[STORED DATA]

*****

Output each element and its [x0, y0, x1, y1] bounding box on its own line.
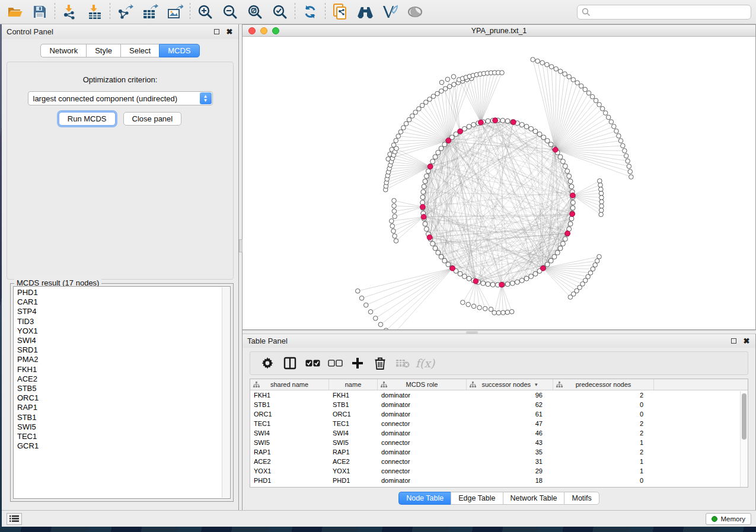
- mcds-result-item[interactable]: GCR1: [17, 441, 230, 451]
- cell-successor-nodes[interactable]: 35: [467, 448, 553, 456]
- add-column-button[interactable]: [346, 353, 369, 373]
- mcds-result-item[interactable]: SWI4: [17, 336, 230, 345]
- close-panel-button[interactable]: ✖: [225, 28, 234, 36]
- mcds-result-item[interactable]: ACE2: [17, 374, 230, 384]
- column-header-name[interactable]: name: [329, 379, 378, 390]
- column-header-predecessor-nodes[interactable]: predecessor nodes: [553, 379, 654, 390]
- cell-shared-name[interactable]: ORC1: [250, 411, 329, 418]
- cell-predecessor-nodes[interactable]: 0: [553, 411, 654, 418]
- mcds-result-item[interactable]: STB5: [17, 384, 230, 393]
- cell-name[interactable]: SWI5: [329, 439, 378, 446]
- v-pen-button[interactable]: [378, 1, 403, 23]
- mcds-result-item[interactable]: TEC1: [17, 432, 230, 441]
- cell-name[interactable]: FKH1: [329, 392, 378, 399]
- cell-MCDS-role[interactable]: dominator: [378, 411, 467, 418]
- mcds-result-item[interactable]: PMA2: [17, 355, 230, 364]
- zoom-fit-button[interactable]: [243, 1, 267, 23]
- save-session-button[interactable]: [27, 1, 52, 23]
- table-row[interactable]: STB1STB1dominator620: [250, 400, 748, 409]
- search-input[interactable]: [577, 5, 751, 20]
- cell-name[interactable]: TEC1: [329, 420, 378, 427]
- select-all-button[interactable]: [301, 353, 324, 373]
- export-table-button[interactable]: [138, 1, 162, 23]
- table-scrollbar[interactable]: [740, 391, 748, 487]
- table-row[interactable]: ORC1ORC1dominator610: [250, 409, 748, 419]
- tab-network[interactable]: Network: [40, 44, 86, 57]
- export-network-button[interactable]: [113, 1, 138, 23]
- cell-successor-nodes[interactable]: 43: [467, 439, 553, 446]
- cell-MCDS-role[interactable]: connector: [378, 420, 467, 427]
- cell-name[interactable]: SWI4: [329, 430, 378, 437]
- splitter-handle[interactable]: [466, 331, 478, 334]
- table-row[interactable]: SWI4SWI4dominator462: [250, 428, 748, 438]
- tab-style[interactable]: Style: [86, 44, 120, 57]
- cell-shared-name[interactable]: STB1: [250, 401, 329, 408]
- cell-MCDS-role[interactable]: dominator: [378, 401, 467, 408]
- refresh-view-button[interactable]: [298, 1, 323, 23]
- cell-successor-nodes[interactable]: 96: [467, 392, 553, 399]
- table-row[interactable]: FKH1FKH1dominator962: [250, 390, 748, 400]
- mcds-result-list[interactable]: PHD1CAR1STP4TID3YOX1SWI4SRD1PMA2FKH1ACE2…: [13, 286, 231, 499]
- float-panel-button[interactable]: [212, 28, 221, 36]
- cell-predecessor-nodes[interactable]: 2: [553, 430, 654, 437]
- cell-successor-nodes[interactable]: 61: [467, 411, 553, 418]
- delete-table-button[interactable]: [391, 353, 414, 373]
- cell-name[interactable]: PHD1: [329, 477, 378, 484]
- horizontal-splitter[interactable]: [243, 330, 756, 334]
- zoom-selected-button[interactable]: [267, 1, 292, 23]
- float-table-panel-button[interactable]: [729, 336, 738, 345]
- cell-shared-name[interactable]: SWI5: [250, 439, 329, 446]
- run-mcds-button[interactable]: Run MCDS: [59, 112, 116, 126]
- cell-predecessor-nodes[interactable]: 1: [553, 439, 654, 446]
- function-builder-button[interactable]: f(x): [414, 353, 436, 373]
- task-history-button[interactable]: [7, 513, 22, 525]
- cell-shared-name[interactable]: FKH1: [250, 392, 329, 399]
- cell-predecessor-nodes[interactable]: 2: [553, 448, 654, 456]
- export-image-button[interactable]: [162, 1, 187, 23]
- column-header-successor-nodes[interactable]: successor nodes▾: [467, 379, 553, 390]
- cell-predecessor-nodes[interactable]: 1: [553, 467, 654, 475]
- tab-select[interactable]: Select: [120, 44, 159, 57]
- zoom-in-button[interactable]: [193, 1, 218, 23]
- cell-shared-name[interactable]: PHD1: [250, 477, 329, 484]
- table-row[interactable]: ACE2ACE2connector311: [250, 457, 748, 466]
- import-table-button[interactable]: [82, 1, 107, 23]
- cell-predecessor-nodes[interactable]: 0: [553, 401, 654, 408]
- cell-successor-nodes[interactable]: 46: [467, 430, 553, 437]
- mcds-result-item[interactable]: PHD1: [17, 288, 230, 297]
- mcds-result-item[interactable]: ORC1: [17, 393, 230, 403]
- deselect-all-button[interactable]: [324, 353, 346, 373]
- cell-shared-name[interactable]: YOX1: [250, 467, 329, 475]
- share-document-button[interactable]: [328, 1, 353, 23]
- column-header-MCDS-role[interactable]: MCDS role: [378, 379, 467, 390]
- cell-shared-name[interactable]: SWI4: [250, 430, 329, 437]
- cell-MCDS-role[interactable]: dominator: [378, 477, 467, 484]
- cell-MCDS-role[interactable]: dominator: [378, 392, 467, 399]
- cell-predecessor-nodes[interactable]: 2: [553, 420, 654, 427]
- cell-name[interactable]: ACE2: [329, 458, 378, 465]
- toggle-panel-layout-button[interactable]: [279, 353, 301, 373]
- cell-name[interactable]: STB1: [329, 401, 378, 408]
- cell-MCDS-role[interactable]: connector: [378, 458, 467, 465]
- table-settings-button[interactable]: [256, 353, 279, 373]
- delete-column-button[interactable]: [369, 353, 391, 373]
- tab-edge-table[interactable]: Edge Table: [451, 492, 502, 505]
- mcds-result-item[interactable]: FKH1: [17, 365, 230, 374]
- network-frame-titlebar[interactable]: YPA_prune.txt_1: [243, 25, 755, 37]
- cell-predecessor-nodes[interactable]: 2: [553, 392, 654, 399]
- table-row[interactable]: TEC1TEC1connector472: [250, 419, 748, 428]
- mcds-result-item[interactable]: SRD1: [17, 345, 230, 355]
- tab-network-table[interactable]: Network Table: [503, 492, 564, 505]
- close-table-panel-button[interactable]: ✖: [742, 336, 751, 345]
- cell-successor-nodes[interactable]: 47: [467, 420, 553, 427]
- mcds-result-item[interactable]: YOX1: [17, 326, 230, 336]
- mcds-result-item[interactable]: CAR1: [17, 297, 230, 307]
- eye-button[interactable]: [403, 1, 428, 23]
- table-row[interactable]: PHD1PHD1dominator180: [250, 476, 748, 485]
- mcds-list-scrollbar[interactable]: [222, 287, 229, 498]
- mcds-result-item[interactable]: RAP1: [17, 403, 230, 412]
- memory-button[interactable]: Memory: [706, 513, 751, 525]
- cell-predecessor-nodes[interactable]: 0: [553, 477, 654, 484]
- tab-mcds[interactable]: MCDS: [159, 44, 199, 57]
- cell-name[interactable]: YOX1: [329, 467, 378, 475]
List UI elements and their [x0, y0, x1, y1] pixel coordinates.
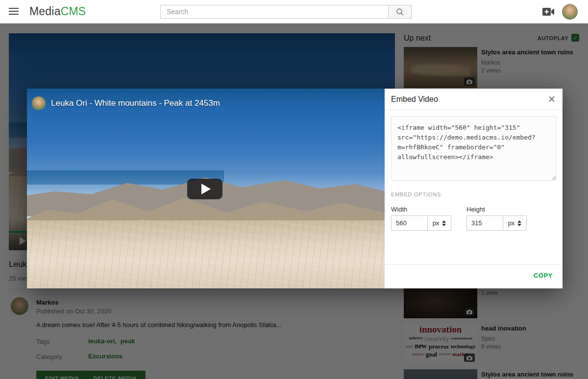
upload-video-icon[interactable]	[542, 6, 555, 17]
top-header: MediaCMS	[0, 0, 588, 24]
embed-options-label: EMBED OPTIONS	[391, 191, 441, 197]
height-unit-select[interactable]: px	[503, 215, 527, 231]
embed-preview-player[interactable]: Leuka Ori - White mountains - Peak at 24…	[27, 89, 385, 288]
search-icon	[396, 8, 404, 16]
mediacms-app: MediaCMS Leuka Ori - White moun	[0, 0, 588, 379]
copy-button[interactable]: COPY	[534, 272, 553, 279]
height-field-group: px	[466, 215, 527, 231]
spinner-icon	[442, 220, 446, 226]
preview-author-avatar	[32, 96, 46, 110]
unit-label: px	[508, 219, 515, 227]
menu-icon[interactable]	[9, 8, 19, 16]
search-button[interactable]	[388, 5, 412, 19]
modal-title: Embed Video	[391, 95, 438, 104]
video-plus-icon	[542, 6, 555, 17]
play-icon	[201, 184, 211, 194]
width-input[interactable]	[391, 215, 428, 231]
foreground-graphic	[27, 220, 385, 288]
user-avatar[interactable]	[562, 4, 578, 20]
embed-video-modal: Leuka Ori - White mountains - Peak at 24…	[27, 89, 563, 288]
height-label: Height	[466, 206, 485, 213]
unit-label: px	[433, 219, 440, 227]
logo-part2: CMS	[61, 5, 86, 18]
embed-code-textarea[interactable]: <iframe width="560" height="315" src="ht…	[391, 116, 557, 181]
spinner-icon	[517, 220, 521, 226]
close-icon[interactable]: ✕	[548, 94, 556, 105]
divider	[385, 264, 563, 265]
embed-panel: Embed Video ✕ <iframe width="560" height…	[385, 89, 563, 288]
logo-part1: Media	[29, 5, 61, 18]
search-bar	[160, 5, 412, 19]
logo[interactable]: MediaCMS	[29, 5, 86, 18]
height-input[interactable]	[466, 215, 503, 231]
divider	[385, 109, 563, 110]
search-input[interactable]	[160, 5, 388, 19]
preview-video-title: Leuka Ori - White mountains - Peak at 24…	[51, 98, 220, 108]
width-label: Width	[391, 206, 407, 213]
width-unit-select[interactable]: px	[428, 215, 451, 231]
width-field-group: px	[391, 215, 451, 231]
preview-play-button[interactable]	[187, 179, 222, 199]
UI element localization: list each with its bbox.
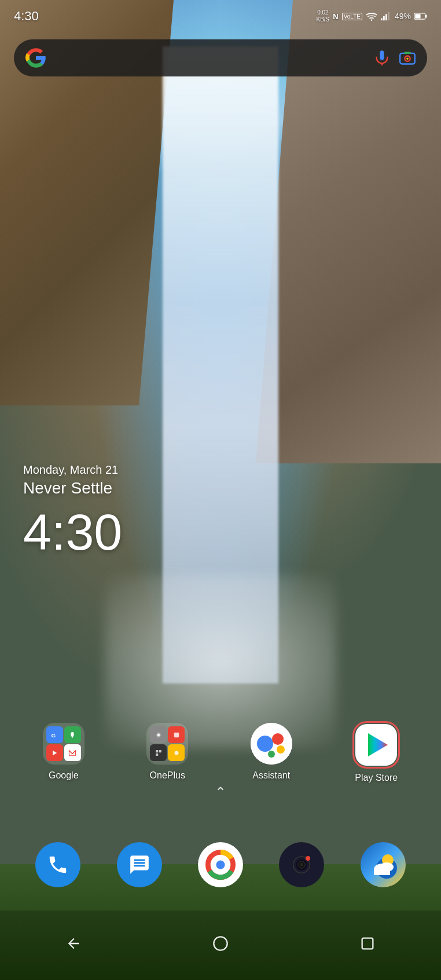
motto-display: Never Settle (23, 479, 122, 498)
battery-percentage: 49% (395, 12, 411, 21)
svg-point-32 (216, 860, 225, 869)
oneplus-icon-img (146, 723, 188, 765)
weather-icon (369, 851, 397, 879)
svg-point-37 (300, 863, 303, 866)
google-mini-youtube (46, 744, 63, 761)
dock-camera[interactable] (279, 842, 324, 887)
back-button[interactable] (65, 935, 82, 956)
svg-point-26 (268, 751, 275, 758)
datetime-overlay: Monday, March 21 Never Settle 4:30 (23, 463, 122, 558)
app-google-label: Google (49, 770, 79, 781)
app-oneplus-label: OnePlus (150, 770, 185, 781)
app-assistant-label: Assistant (252, 770, 290, 781)
messages-icon (128, 854, 150, 876)
svg-point-10 (406, 57, 409, 60)
status-icons: 0.02KB/S N VoLTE 49% (317, 9, 428, 23)
date-display: Monday, March 21 (23, 463, 122, 477)
oneplus-mini-yellow (168, 744, 185, 761)
home-icon (212, 935, 229, 952)
app-drawer-arrow[interactable]: ⌃ (215, 784, 226, 800)
svg-rect-17 (174, 732, 179, 737)
waterfall-mist (105, 575, 336, 748)
svg-marker-15 (53, 750, 57, 755)
nav-bar (0, 910, 441, 980)
network-speed-indicator: 0.02KB/S (317, 9, 330, 23)
dock-weather[interactable] (361, 842, 406, 887)
bottom-dock (0, 842, 441, 887)
phone-icon (47, 854, 69, 876)
assistant-icon-img (251, 723, 292, 765)
svg-rect-19 (159, 750, 161, 752)
oneplus-mini-red (168, 726, 185, 743)
google-mini-g: G (46, 726, 63, 743)
svg-rect-2 (383, 16, 385, 20)
svg-rect-3 (385, 14, 387, 20)
status-time: 4:30 (14, 9, 39, 24)
svg-rect-43 (374, 869, 390, 875)
dock-messages[interactable] (117, 842, 162, 887)
oneplus-mini-dark (150, 744, 167, 761)
battery-icon (414, 12, 427, 20)
search-action-icons (374, 50, 416, 66)
svg-point-44 (214, 937, 227, 950)
play-store-highlight (354, 723, 398, 767)
microphone-icon[interactable] (374, 50, 390, 66)
svg-rect-7 (415, 14, 420, 19)
svg-rect-4 (388, 12, 389, 20)
play-store-icon-img (355, 724, 397, 766)
home-button[interactable] (212, 935, 229, 956)
google-search-bar[interactable] (14, 39, 427, 76)
google-lens-icon[interactable] (399, 50, 416, 66)
google-g-icon (25, 47, 46, 68)
svg-point-24 (272, 733, 284, 745)
back-icon (65, 935, 82, 952)
status-bar: 4:30 0.02KB/S N VoLTE 49% (0, 0, 441, 32)
camera-icon (291, 854, 313, 876)
recents-button[interactable] (359, 935, 376, 956)
wifi-icon (366, 12, 377, 21)
signal-icon (381, 12, 391, 21)
svg-rect-18 (156, 750, 158, 752)
oneplus-mini-settings (150, 726, 167, 743)
chrome-icon (205, 850, 236, 880)
recents-icon (359, 935, 376, 952)
svg-point-0 (371, 19, 373, 21)
nfc-icon: N (333, 12, 338, 21)
google-mini-maps (64, 726, 81, 743)
svg-point-25 (277, 745, 285, 754)
svg-text:G: G (52, 732, 56, 738)
svg-marker-14 (71, 735, 74, 738)
google-mini-gmail (64, 744, 81, 761)
svg-point-23 (257, 736, 273, 752)
app-play-store-label: Play Store (355, 773, 398, 783)
svg-rect-11 (404, 52, 411, 54)
svg-point-21 (174, 751, 178, 755)
svg-rect-45 (362, 938, 373, 949)
google-icon-img: G (43, 723, 84, 765)
svg-point-38 (306, 856, 310, 861)
dock-chrome[interactable] (198, 842, 243, 887)
clock-display: 4:30 (23, 507, 122, 558)
app-assistant[interactable]: Assistant (251, 723, 292, 783)
dock-phone[interactable] (35, 842, 80, 887)
svg-rect-6 (425, 14, 427, 17)
svg-rect-20 (156, 753, 158, 755)
app-grid: G Google (0, 723, 441, 783)
svg-point-13 (71, 732, 74, 736)
app-oneplus[interactable]: OnePlus (146, 723, 188, 783)
svg-rect-1 (381, 19, 383, 21)
app-play-store[interactable]: Play Store (354, 723, 398, 783)
app-google[interactable]: G Google (43, 723, 84, 783)
volte-icon: VoLTE (342, 13, 362, 20)
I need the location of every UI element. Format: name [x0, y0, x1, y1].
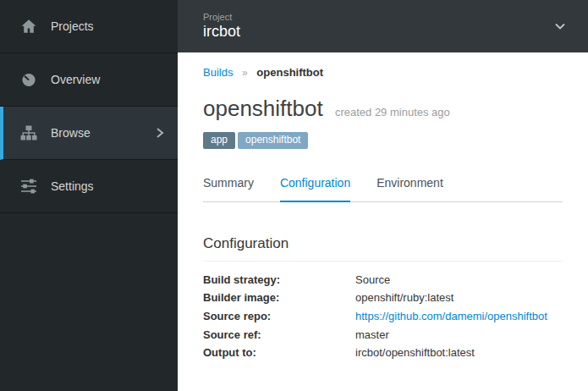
tab-configuration[interactable]: Configuration — [280, 176, 350, 202]
created-timestamp: created 29 minutes ago — [335, 106, 450, 118]
breadcrumb: Builds » openshiftbot — [203, 66, 563, 79]
source-repo-link[interactable]: https://github.com/damemi/openshiftbot — [355, 310, 547, 322]
breadcrumb-separator: » — [242, 67, 248, 79]
page-title: openshiftbot created 29 minutes ago — [203, 96, 563, 121]
project-selector-text: Project ircbot — [203, 12, 240, 41]
config-row-label: Build strategy: — [203, 271, 355, 289]
config-row-builder-image: Builder image: openshift/ruby:latest — [203, 289, 563, 307]
config-row-build-strategy: Build strategy: Source — [203, 271, 563, 289]
sidebar-item-label: Projects — [51, 19, 94, 33]
sidebar-nav: Projects Overview — [0, 0, 178, 213]
breadcrumb-current: openshiftbot — [256, 66, 323, 79]
tab-environment[interactable]: Environment — [376, 176, 443, 201]
config-row-label: Output to: — [203, 344, 355, 362]
section-heading: Configuration — [203, 235, 563, 262]
sidebar-item-label: Settings — [51, 179, 94, 193]
sidebar-item-overview[interactable]: Overview — [0, 53, 178, 107]
project-name: ircbot — [203, 24, 240, 41]
chevron-right-icon — [154, 126, 166, 140]
config-row-value: https://github.com/damemi/openshiftbot — [355, 307, 547, 326]
tab-summary[interactable]: Summary — [203, 176, 254, 201]
config-row-output-to: Output to: ircbot/openshiftbot:latest — [203, 344, 563, 362]
config-row-label: Source ref: — [203, 326, 355, 344]
config-row-label: Source repo: — [203, 307, 355, 326]
config-row-value: ircbot/openshiftbot:latest — [355, 344, 475, 362]
config-row-source-ref: Source ref: master — [203, 326, 563, 344]
main-content: Builds » openshiftbot openshiftbot creat… — [178, 52, 588, 391]
sidebar-item-settings[interactable]: Settings — [0, 160, 178, 213]
resource-labels: app openshiftbot — [203, 132, 563, 149]
sidebar-item-projects[interactable]: Projects — [0, 0, 178, 53]
tachometer-icon — [19, 70, 38, 89]
app-window: Projects Overview — [0, 0, 588, 391]
config-row-value: openshift/ruby:latest — [355, 289, 453, 307]
main-column: Project ircbot Builds » openshiftbot ope… — [178, 0, 588, 391]
label-value-badge: openshiftbot — [238, 132, 308, 149]
sliders-icon — [19, 177, 38, 196]
sidebar: Projects Overview — [0, 0, 178, 391]
sidebar-item-label: Overview — [51, 73, 100, 86]
chevron-down-icon[interactable] — [552, 19, 568, 33]
tab-bar: Summary Configuration Environment — [203, 176, 563, 202]
home-icon — [19, 17, 38, 36]
sidebar-item-label: Browse — [51, 126, 91, 140]
config-row-label: Builder image: — [203, 289, 355, 307]
project-context-label: Project — [203, 12, 240, 22]
sitemap-icon — [19, 124, 38, 142]
label-key-badge: app — [203, 132, 235, 149]
sidebar-item-browse[interactable]: Browse — [0, 107, 178, 160]
config-row-value: Source — [355, 271, 390, 289]
config-row-source-repo: Source repo: https://github.com/damemi/o… — [203, 307, 563, 326]
config-row-value: master — [355, 326, 389, 344]
project-selector[interactable]: Project ircbot — [178, 0, 588, 52]
breadcrumb-link-builds[interactable]: Builds — [203, 66, 233, 79]
configuration-details: Build strategy: Source Builder image: op… — [203, 271, 563, 362]
page-title-text: openshiftbot — [203, 96, 323, 121]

*****

[WHAT THE TASK REQUIRES] Show every line of the listing that includes the word "recents".

[EXERCISE RESPONSE]
recents-button[interactable] (359, 935, 376, 956)
recents-icon (359, 935, 376, 952)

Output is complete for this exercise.